Jakarta, Beritasatu.com – Menteri Hukum (Menkum) Supratman Andi Agtas mengatakan masyarakat bisa melakukan judicial review terhadap revisi Undang-Undang (RUU) TNI yang baru ke Mahkamah Konstitusi (MK).
Hal ini sebagai respons atas keresahan masyarakat atas Rancangan Undang-Undang tentang Perubahan atas Undang-Undang Nomor 34 Tahun 2004 tentang Tentara Nasional Indonesia atau RUU TNI.
“Berikan kesempatan kepada pemerintah untuk melaksanakan Undang-Undang TNI yang baru disahkan kemarin. Kemudian biarkan dia akan diuji, apakah benar kekhawatiran itu memang sesuatu yang mendasar untuk dilakukan,” kata Supratman di Istana Kepresidenan, Jakarta, Jumat (21/3/2025).
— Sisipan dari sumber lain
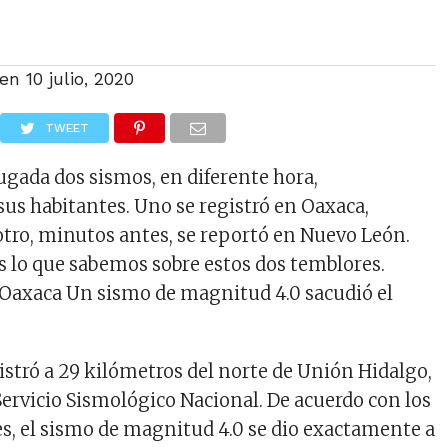
 en
10 julio, 2020
TWEET
gada dos sismos, en diferente hora,
sus habitantes. Uno se registró en Oaxaca,
otro, minutos antes, se reportó en Nuevo León.
 lo que sabemos sobre estos dos temblores.
Oaxaca Un sismo de magnitud 4.0 sacudió el
istró a 29 kilómetros del norte de Unión Hidalgo,
 Servicio Sismológico Nacional. De acuerdo con los
s, el sismo de magnitud 4.0 se dio exactamente a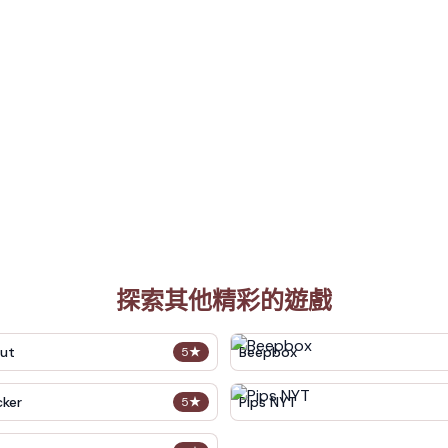
探索其他精彩的遊戲
out
Beepbox
5
★
cker
Pips NYT
5
★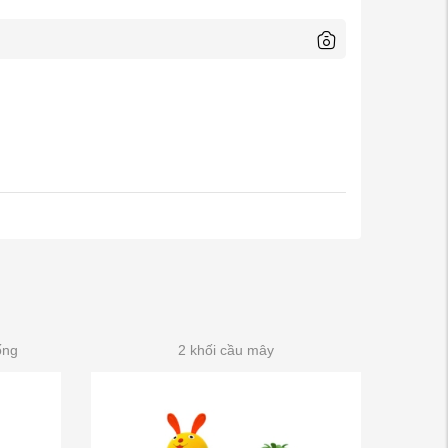
ống
2 khối cầu mây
Menurut Supratman, revisi UU TNI 2025 kini tinggal menunggu tanda tangan Presiden Prabowo Subianto agar selesai diundangkan, setelah disahkan dalam rapat paripurna DPR. Presiden dikatakan akan segera menandatangani UU TNI 2025.
Setelah diundangkan, Supratman mempersilakan masyarakat untuk melakukan judicial review terhadap UU TNI yang baru guna menguji peraturan perundang-undangan tersebut.
“Semuanya boleh (judicial review), karena kita punya struktur ketatanegaraan yang baku. DPR bersama pemerintah sebagai lembaga pembentuk undang-undang, tetapi juga ada lembaga lain yang boleh melakukan uji materi,” ucapnya.
Supratman juga kembali menegaskan RUU TNI 2025 tidak menghidupkan kembali dwifungsi militer. Revisi, katanya, hanya mencakup tiga poin utama, yaitu tugas pertahanan, usia pensiun prajurit, dan penempatan prajurit aktif di kementerian/lembaga tertentu.
Dalam revisi ini, tidak ada perubahan signifikan dalam penempatan prajurit TNI di ranah sipil, kecuali perluasan jumlah kementerian/lembaga dari 10 menjadi 15 instansi.
“Kekhawatiran terkait dengan dwifungsi TNI kan enggak ada. Justru memberi batasan kepastian terkait dengan jabatan mana yang boleh diisi oleh militer di dalam jabatan sipil,” tegasnya.
Lebih lanjut, Supratman menekankan revisi UU TNI tidak dilakukan melalui pembahasan kilat, melainkan sudah dikaji dari periode sebelumnya. Menyoal banyaknya gelombang protes, dia menyebut ini merupakan bagian dari demokrasi.
“Kan cuma tiga pasal. Enggak ada krusial pasal ini. UU TNI ini dahulu saya yang inisiasi itu tahun 2024, tidak jadi. waktu itu karena memang pemerintah belum menyelesaikannya DIM (Daftar Inventarisasi Masalah), karena itu menjadi carry over di periode sekarang,” tandasnya terkait UU TNI.